Jens has noticed that until relatively recently, customers would first build their services and then add APIs. Now APIs are used to build a service from scratch in a process known as “API First”.
What are open and closed APIs?
There are open and closed APIs. The open interfaces can be obtained free of charge. The closed interfaces are either a commodity or else an authority (for example) has limited who can access its APIs. A relevant example is the healthcare website 1177.se, which now allows the regions to have real-time access to information and updates on the coronavirus – only the regions can request the key needed to access the API.
“It’s cost-effective and easier to support than having to maintain a system where you have a special code for your own internal functionality and your own code for the API that you make public,” says Jens.
API expert Mohamed Beyan has also noticed over the past five years that many companies have given their technicians a broader mandate to order, maintain, and develop APIs.
“It’s also the technicians who have the knowledge required to evaluate APIs,” he says.
Jens is seeing a further shift in demand.
“We have many customers with old APIs.

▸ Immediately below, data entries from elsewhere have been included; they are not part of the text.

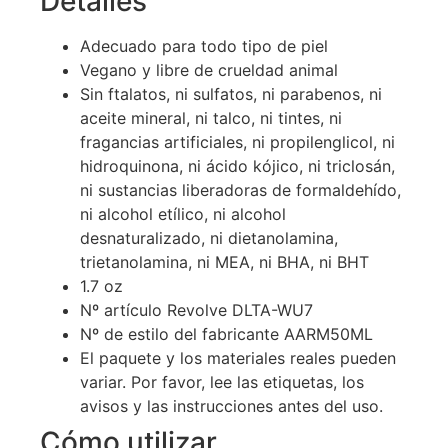
Detalles
Adecuado para todo tipo de piel
Vegano y libre de crueldad animal
Sin ftalatos, ni sulfatos, ni parabenos, ni
aceite mineral, ni talco, ni tintes, ni
fragancias artificiales, ni propilenglicol, ni
hidroquinona, ni ácido kójico, ni triclosán,
ni sustancias liberadoras de formaldehído,
ni alcohol etílico, ni alcohol
desnaturalizado, ni dietanolamina,
trietanolamina, ni MEA, ni BHA, ni BHT
1.7 oz
Nº artículo Revolve DLTA-WU7
Nº de estilo del fabricante AARM50ML
El paquete y los materiales reales pueden
variar. Por favor, lee las etiquetas, los
avisos y las instrucciones antes del uso.
Cómo utilizar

What we’re increasingly seeing is that they’re switching to new APIs. From old legacy solutions that have been around for five, ten, fifteen years to our new REST solutions,” says Jens.
Benefits of REST (Representational State Transfer):
How to ensure smooth migration
Before a company switches to new APIs, it must prepare for the journey.
“The first thing you have to do is map existing systems,” says Jens. You have to compare the functionality you have today with the functionality you want in the new system. And you have to plan for the migration work and have staff who focus on working towards this goal. Make sure you give yourself enough time for the work to be done.
“This will give you the conditions to build anything,” adds Mohamed. Because real-time APIs provide access to data – i.e. what you want, when you want, how you want, and to the system you want – the only limit to the solutions you can create is your imagination.